Présents dans 20 des 28 Etats de l’Union indienne (Chatisgarh, Jharkhand, Uttar Pradesh, Asma, Uttaranchal, Kerala, Tamil Nadu, Bengale Occidental, Gujarat, Andhra Pradesh, Madhya Pradesh, Orissa, Maharashtra et Bihar entre autres), ils seraient entre 6000 et 8000 combattants. Autrement dit, les maoïstes contrôlent la situation dans 165 districts sur un total de 602 : ils recouvrent dans ces zones les impôts des grandes entreprises, construisent les systèmes d’irrigation, se font justiciers, décident de la délimitation de terres entre les paysans, et ont supprimé les mariages entre les enfants. Face à l’ancrage toujours plus fort des maoïstes dans le pays, le premier ministre Singh a déclaré en 2006 qu’ils étaient « devenus le défi interne le plus grand pour la sécurité de l’Inde. »

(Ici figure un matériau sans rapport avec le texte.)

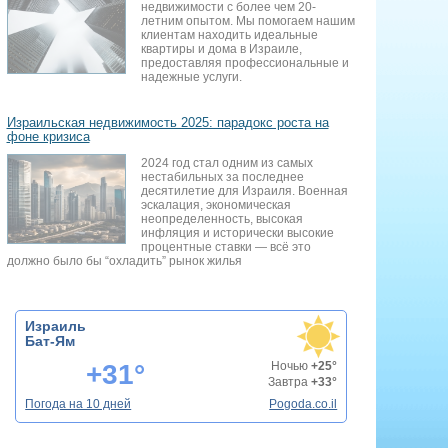
недвижимости с более чем 20-
летним опытом. Мы помогаем нашим
клиентам находить идеальные
квартиры и дома в Израиле,
предоставляя профессиональные и
надежные услуги.
Израильская недвижимость 2025: парадокс роста на
фоне кризиса
2024 год стал одним из самых
нестабильных за последнее
десятилетие для Израиля. Военная
эскалация, экономическая
неопределенность, высокая
инфляция и исторически высокие
процентные ставки — всё это
должно было бы “охладить” рынок жилья
Израиль
Бат-Ям
+31°
Ночью
+25°
Завтра
+33°
Погода на 10 дней
Pogoda.co.il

La traque verte : la chasse aux maoïstes
Le premier ministre a appelé à intensifier la lutte, par le biais notamment de l’opération « Traque verte », lancée en 2009 pour chasser les maoïstes, et qui n’a pas rencontré de réel succès jusqu’à maintenant. Pour mener à bien cette prise de contrôle des « zones rouges » (zones rurales occupées par les maoïstes), des hameaux stratégiques et des patrouilles paramilitaires ont été mises en place sous le nom de Salwa Judum (« Chasseurs de la paix ») qui compteraient environ 5000 membres, soutenus par 2000 policiers anti-terrorisme. La confrontation des autorités indiennes avec les maoïstes est à l’origine de dizaines de milliers de morts depuis les années 60.
Aussi, les attaques ne reculent pas et les moyens d’action des maoïstes sont toujours plus impressionnants, comme le déraillement, suivi de la collision d’un train qu’avait attribué aux rebelles naxalites le gouvernement indien en mai 2010. Qui plus est, il y a de ça à peine quinze jours que trois policiers ont été tués dans l’assaut d’une chaîne de télévision publique.
Face à ce conflit, les intellectuels sont obligés de prendre parti. Les pratiques maoïstes sont certes contestables, mais celles du gouvernement également, qui utilise ses forces paramilitaires pour mener à bien une politique d’industrialisation prédatrice en confisquant les terres et les rivières des peuples ruraux, et faisant fuir des milliers de villageois de leurs foyers.